#### [PROBLEM REQUIREMENTS]
If a line in the data holds "cuenta", copy that line out in full.

#### [TASK DATA]
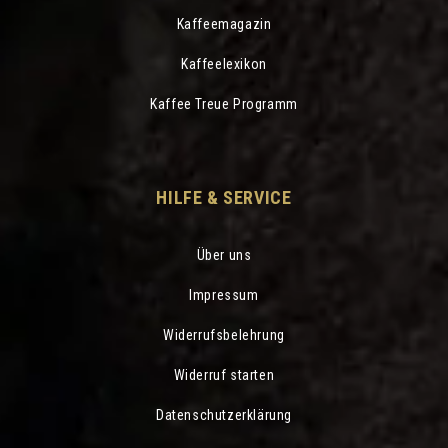
Kaffeemagazin
Kaffeelexikon
Kaffee Treue Programm
HILFE & SERVICE
Über uns
Impressum
Widerrufsbelehrung
Widerruf starten
Datenschutzerklärung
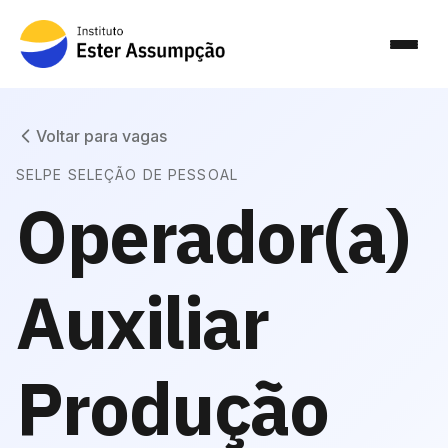
Voltar para vagas
SELPE SELEÇÃO DE PESSOAL
Operador(a)
Auxiliar
Produção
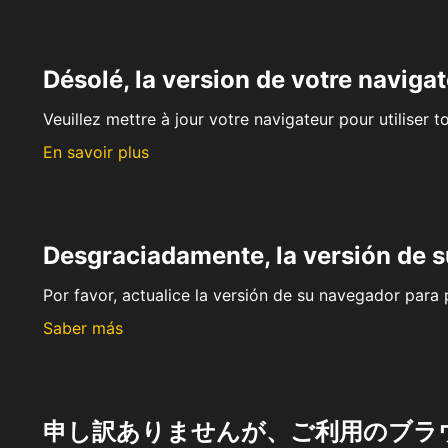
Désolé, la version de votre navigat
Veuillez mettre à jour votre navigateur pour utiliser t
En savoir plus
Desgraciadamente, la versión de 
Por favor, actualice la versión de su navegador para p
Saber más
申し訳ありませんが、ご利用のブラ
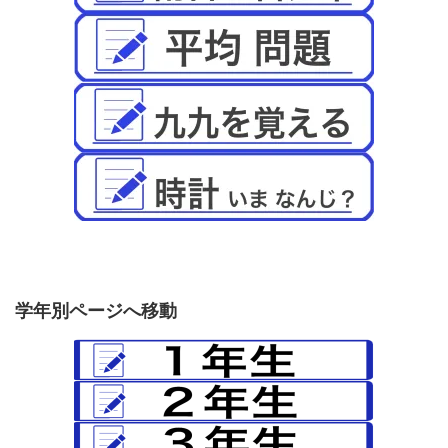
学年別ページへ移動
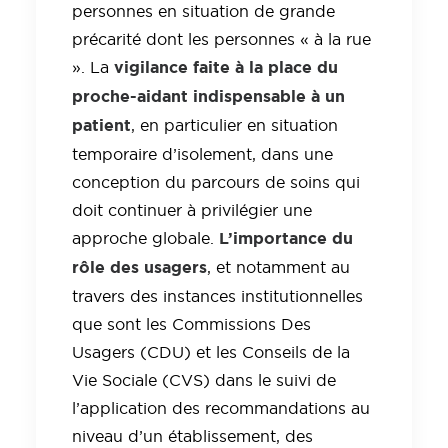
personnes en situation de grande
précarité dont les personnes « à la rue
vigilance faite à la place du
». La
proche-aidant indispensable à un
patient
, en particulier en situation
temporaire d’isolement, dans une
conception du parcours de soins qui
doit continuer à privilégier une
L’importance du
approche globale.
rôle des usagers
, et notamment au
travers des instances institutionnelles
que sont les Commissions Des
Usagers (CDU) et les Conseils de la
Vie Sociale (CVS) dans le suivi de
l’application des recommandations au
niveau d’un établissement, des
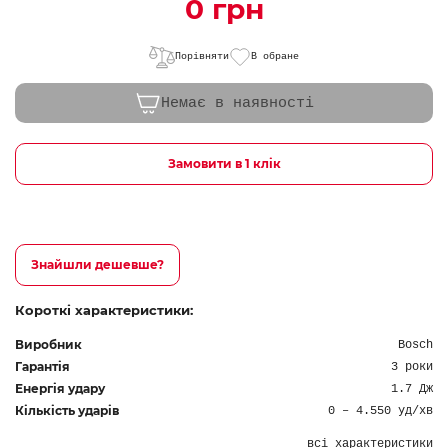
0 грн
Порівняти
В обране
Немає в наявності
Замовити в 1 клік
Знайшли дешевше?
Короткі характеристики:
Виробник
Bosch
Гарантія
3 роки
Енергія удару
1.7 Дж
Кількість ударів
0 – 4.550 уд/хв
всі характеристики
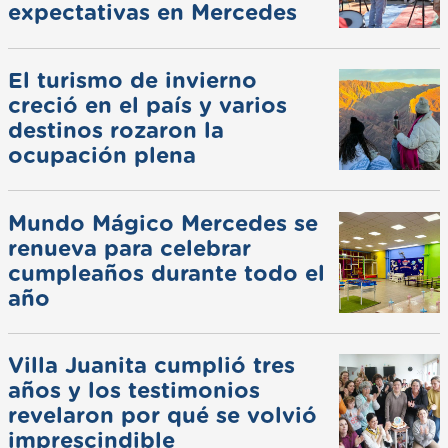
expectativas en Mercedes
El turismo de invierno
creció en el país y varios
destinos rozaron la
ocupación plena
Mundo Mágico Mercedes se
renueva para celebrar
cumpleaños durante todo el
año
Villa Juanita cumplió tres
años y los testimonios
revelaron por qué se volvió
imprescindible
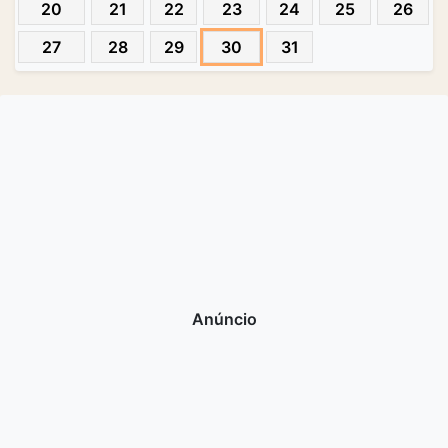
20
21
22
23
24
25
26
27
28
29
30
31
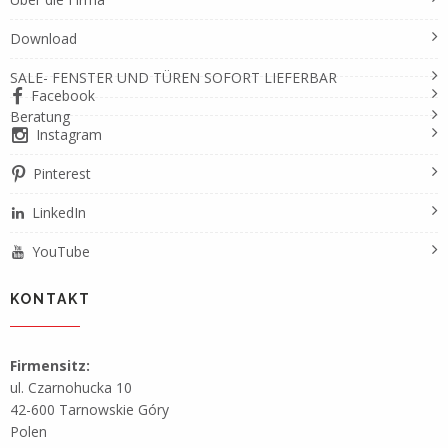
Download
SALE- FENSTER UND TÜREN SOFORT LIEFERBAR
Facebook
Beratung
Instagram
Pinterest
LinkedIn
YouTube
KONTAKT
Firmensitz:
ul. Czarnohucka 10
42-600 Tarnowskie Góry
Polen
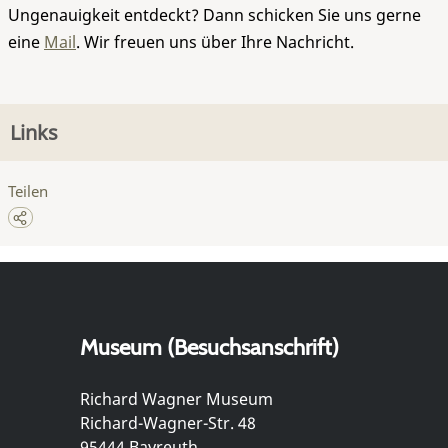
Ungenauigkeit entdeckt? Dann schicken Sie uns gerne
eine
Mail
. Wir freuen uns über Ihre Nachricht.
Links
Teilen
Museum (Besuchsanschrift)
Richard Wagner Museum
Richard-Wagner-Str. 48
95444 Bayreuth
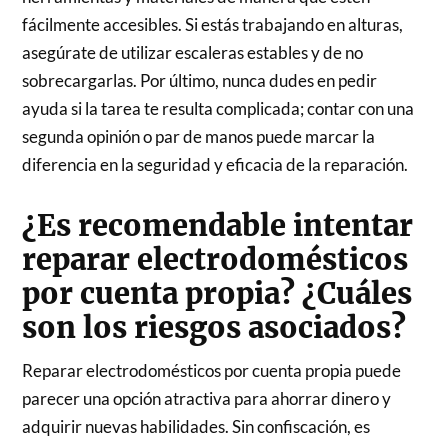
fácilmente accesibles. Si estás trabajando en alturas,
asegúrate de utilizar escaleras estables y de no
sobrecargarlas. Por último, nunca dudes en pedir
ayuda si la tarea te resulta complicada; contar con una
segunda opinión o par de manos puede marcar la
diferencia en la seguridad y eficacia de la reparación.
¿Es recomendable intentar
reparar electrodomésticos
por cuenta propia? ¿Cuáles
son los riesgos asociados?
Reparar electrodomésticos por cuenta propia puede
parecer una opción atractiva para ahorrar dinero y
adquirir nuevas habilidades. Sin confiscación, es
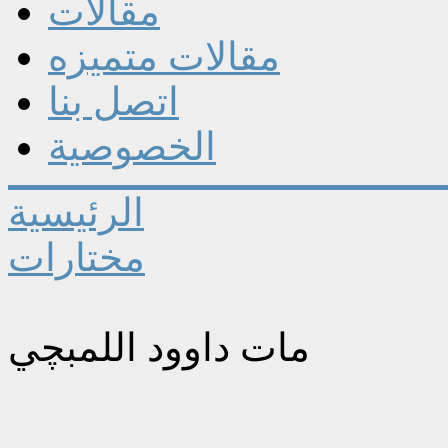
مقالات
مقالات متميزه
اتصل بنا
الخصوصية
الرئيسية
مختارات
مات داوود اللمبچي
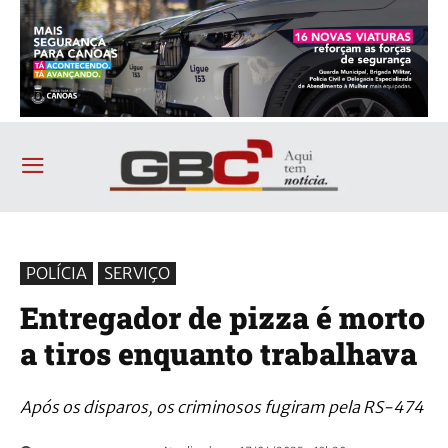
POLÍCIA
SERVIÇO
Entregador de pizza é morto
a tiros enquanto trabalhava
Após os disparos, os criminosos fugiram pela RS-474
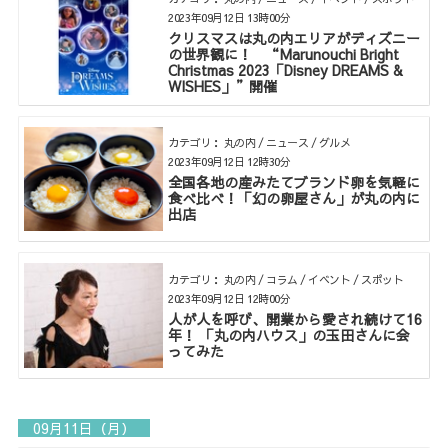
2023年09月12日 13時00分
クリスマスは丸の内エリアがディズニー
の世界観に！ “Marunouchi Bright
Christmas 2023「Disney DREAMS &
WISHES」”開催
カテゴリ： 丸の内 / ニュース / グルメ
2023年09月12日 12時30分
全国各地の産みたてブランド卵を気軽に
食べ比べ！「幻の卵屋さん」が丸の内に
出店
カテゴリ： 丸の内 / コラム / イベント / スポット
2023年09月12日 12時00分
人が人を呼び、開業から愛され続けて16
年！ 「丸の内ハウス」の玉田さんに会
ってみた
09月11日（月）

#### [TASK OUTPUT]
por cuenta propia? ¿Cuáles
Reparar electrodomésticos por cuenta propia puede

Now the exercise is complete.